Alternativa C — ❌ Incorreta
Alega que os Municípios poderiam tributar porque o Estado “abriu mão” de tributar. Erro: a renúncia ao exercício da competência não a transfere a outro ente. A omissão do Estado não cria competência municipal para tributar o mesmo fato gerador.
Alternativa D — ❌ Incorreta
Distingue causa mortis (não poderia) de doação (poderia). Erro: o ITBI não incide sobre doação, que é ato gratuito – sua incidência é restrita a transmissões onerosas. Portanto, também não pode tributar doações de imóveis.

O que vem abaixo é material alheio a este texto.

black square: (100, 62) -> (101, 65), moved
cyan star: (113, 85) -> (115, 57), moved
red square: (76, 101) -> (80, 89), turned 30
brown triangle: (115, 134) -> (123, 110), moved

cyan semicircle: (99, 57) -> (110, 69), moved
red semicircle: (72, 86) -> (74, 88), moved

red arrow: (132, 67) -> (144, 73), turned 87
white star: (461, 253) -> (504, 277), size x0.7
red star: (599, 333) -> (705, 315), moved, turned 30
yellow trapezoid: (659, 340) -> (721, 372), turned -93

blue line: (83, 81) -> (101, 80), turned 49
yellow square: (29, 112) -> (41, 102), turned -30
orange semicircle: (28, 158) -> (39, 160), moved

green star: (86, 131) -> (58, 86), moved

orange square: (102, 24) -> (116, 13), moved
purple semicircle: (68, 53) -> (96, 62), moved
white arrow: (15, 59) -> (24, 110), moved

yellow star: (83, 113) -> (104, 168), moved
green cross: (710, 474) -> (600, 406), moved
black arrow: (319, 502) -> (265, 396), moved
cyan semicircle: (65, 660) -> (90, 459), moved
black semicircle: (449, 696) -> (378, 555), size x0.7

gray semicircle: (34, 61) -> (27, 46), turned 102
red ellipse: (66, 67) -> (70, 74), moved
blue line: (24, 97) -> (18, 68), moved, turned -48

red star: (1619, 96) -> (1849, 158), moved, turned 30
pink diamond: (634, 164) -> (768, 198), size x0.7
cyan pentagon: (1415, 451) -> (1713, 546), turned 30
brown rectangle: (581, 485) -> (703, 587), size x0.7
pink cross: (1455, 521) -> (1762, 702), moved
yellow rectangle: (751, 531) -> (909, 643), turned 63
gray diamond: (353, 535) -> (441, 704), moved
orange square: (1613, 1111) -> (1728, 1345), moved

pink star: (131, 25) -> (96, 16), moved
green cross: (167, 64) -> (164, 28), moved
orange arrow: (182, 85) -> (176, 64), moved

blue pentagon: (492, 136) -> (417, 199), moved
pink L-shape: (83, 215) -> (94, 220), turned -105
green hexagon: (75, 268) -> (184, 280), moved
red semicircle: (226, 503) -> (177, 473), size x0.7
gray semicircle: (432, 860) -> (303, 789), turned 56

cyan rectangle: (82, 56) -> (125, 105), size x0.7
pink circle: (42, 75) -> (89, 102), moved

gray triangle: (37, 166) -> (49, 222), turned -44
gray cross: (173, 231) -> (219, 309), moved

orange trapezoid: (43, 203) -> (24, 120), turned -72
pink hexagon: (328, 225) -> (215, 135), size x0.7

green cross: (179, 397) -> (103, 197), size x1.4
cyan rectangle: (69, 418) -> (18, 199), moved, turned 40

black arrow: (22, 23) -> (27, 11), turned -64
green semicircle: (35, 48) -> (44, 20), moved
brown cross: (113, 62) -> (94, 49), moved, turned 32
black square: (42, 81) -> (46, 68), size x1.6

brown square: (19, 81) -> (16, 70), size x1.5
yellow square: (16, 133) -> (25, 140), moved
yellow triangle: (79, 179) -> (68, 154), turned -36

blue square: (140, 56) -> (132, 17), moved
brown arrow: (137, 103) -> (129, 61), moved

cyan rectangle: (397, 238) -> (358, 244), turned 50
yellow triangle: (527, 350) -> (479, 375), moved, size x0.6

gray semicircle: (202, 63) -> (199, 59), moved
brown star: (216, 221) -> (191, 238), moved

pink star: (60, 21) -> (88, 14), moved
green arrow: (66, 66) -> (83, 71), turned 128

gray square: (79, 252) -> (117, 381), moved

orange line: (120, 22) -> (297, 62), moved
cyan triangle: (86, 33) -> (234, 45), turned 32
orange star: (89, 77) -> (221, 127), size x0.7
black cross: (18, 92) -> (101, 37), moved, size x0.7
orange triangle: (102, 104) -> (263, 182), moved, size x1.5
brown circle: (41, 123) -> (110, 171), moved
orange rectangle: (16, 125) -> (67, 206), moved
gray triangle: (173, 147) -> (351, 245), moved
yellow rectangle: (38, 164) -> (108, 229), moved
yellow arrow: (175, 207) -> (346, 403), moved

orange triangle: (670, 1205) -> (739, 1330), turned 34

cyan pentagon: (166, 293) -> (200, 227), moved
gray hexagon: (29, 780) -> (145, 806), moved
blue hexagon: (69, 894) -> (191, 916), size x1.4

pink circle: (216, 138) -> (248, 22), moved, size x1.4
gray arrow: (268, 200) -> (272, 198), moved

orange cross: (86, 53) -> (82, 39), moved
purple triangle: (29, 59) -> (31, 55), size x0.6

Alternativa E — ✅ Correta ⟵ GABARITO
Afirma que os Municípios não poderiam incluir hipóteses de incidência próprias do ITCMD. Correto: as hipóteses de transmissão causa mortis e doação de bens imóveis são de competência exclusiva dos Estados (ITCMD). Os Municípios não podem invadir essa competência, ainda que o Estado deixe de tributar.
NÃO CAIA NESSA!
A banca explora a falsa ideia de que a omissão do Estado autoriza o Município a ocupar o espaço tributário. Lembre-se: competência tributária é privativa e indelegável – o não exercício por um ente não a transfere a outro. Decore a diferença: ITBI = transmissão onerosa inter vivos de imóveis (municipal); ITCMD = transmissão gratuita causa mortis ou por doação de quaisquer bens (estadual).